TS: I have had several. I’ve been very lucky. When I was a young lawyer, David Godbey, a registered patent lawyer who is now a federal district judge for the Northern District of Texas, persuaded me to specialize in intellectual property law. More recently Doug Cawley and Sam Baxter, my partners here at McKool Smith and the two best trial lawyers I have ever seen or worked with, taught me how to try a case to a jury.

Perhaps the biggest impact on my career has been a jury consultant from Midland, Texas, named Don Nichols. Don has been in the foxhole with me for at least a dozen jury trials. Don has an uncanny knack for how jurors think and how to persuade. He has run hundreds of jury studies for patent cases and has sat through hundreds of jury trials. He is one of the rare individuals in the trial consulting arena that really, really gets it. Don claims to be retired now – but I would say semi-retired.

LD: Can you share the name of a lawyer you have come up against in a case that you admire, and why?

TS: Henry Bunsow, who has a firm in San Francisco. I’ve tried two jury trials to verdict against Henry. Henry is a scalding cross examiner and every trial against him is a fight to the end. But, when it is over, Henry will have whisky and a cigar with you and trade courtroom stories until the wee hours. Old school professionalism. That’s how it ought to be.

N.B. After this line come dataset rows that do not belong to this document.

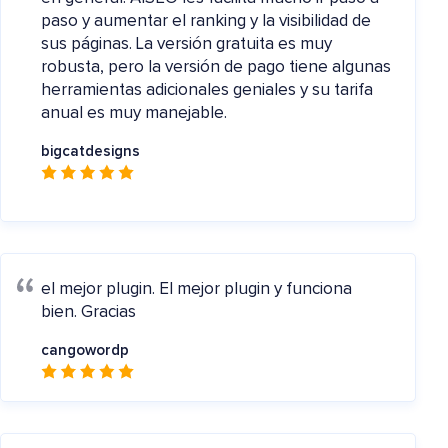
paso y aumentar el ranking y la visibilidad de
sus páginas. La versión gratuita es muy
robusta, pero la versión de pago tiene algunas
herramientas adicionales geniales y su tarifa
anual es muy manejable.
bigcatdesigns
el mejor plugin.
El mejor plugin y funciona
bien. Gracias
cangowordp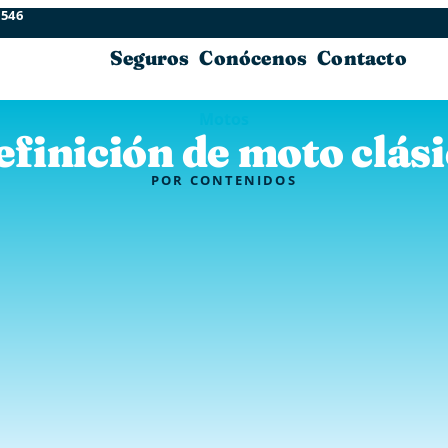
 546
Seguros
Conócenos
Contacto
Motos
finición de moto clás
POR
CONTENIDOS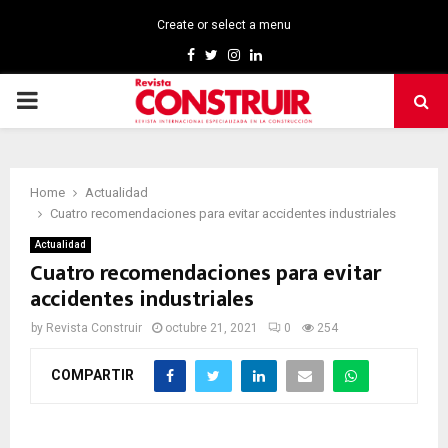
Create or select a menu
Facebook
Twitter
Instagram
Linkedin
PRIMARY
MENU
Home
Actualidad
Cuatro recomendaciones para evitar accidentes industriales
Actualidad
Cuatro recomendaciones para evitar
accidentes industriales
by
Revista Construir
octubre 21, 2021
0
254
COMPARTIR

LD: What is your strategy for getting juries to understand complex patent and technology issues?

TS:  Respect the jury and pick one horse. So many lawyers underestimate jurors and dumb things down too much, or commit the sin of arguing too many different issues. The collective wisdom of jurors is much, much greater than most people. Although it is highly illegal to eavesdrop on real jury deliberations, I have watched over 100 deliberations in mock trials and am convinced that jurors make a genuine effort to apply the law and reach the right result. Through the collective wisdom of a jury, no fact is lost, no break in body language ignored. So if you boil your case down to the crux of the patent, explain it directly, and trust the jury to understand it, they will. And when you are on the defense side, pick your best defense and run with it. If you don’t win on your best defense, you probably weren’t going to win on your second or third or fourth best defense either.

LD: How do you balance family and career?

TS:  Let’s face it: The practice of law is not exactly conducive to work-life balance. That being said, when I don’t have to be in court we find fun things to do together as a family. We cook together and travel together, or play with the dogs.  And several times I have taken my daughters along to watch when I am in court. They have seen jury trials, a Federal Circuit argument, and a Markman hearing (a pretrial hearing used in patent cases for the judge to determine the meaning of relevant terms). The side benefit is they now fully appreciate that my schedule is at the mercy of federal judges and there is not much I can do about it. While it’s difficult balancing two things that are such high priority, the long hours I put in don’t detract from my relationships with my daughters. My family is still what makes me the happiest.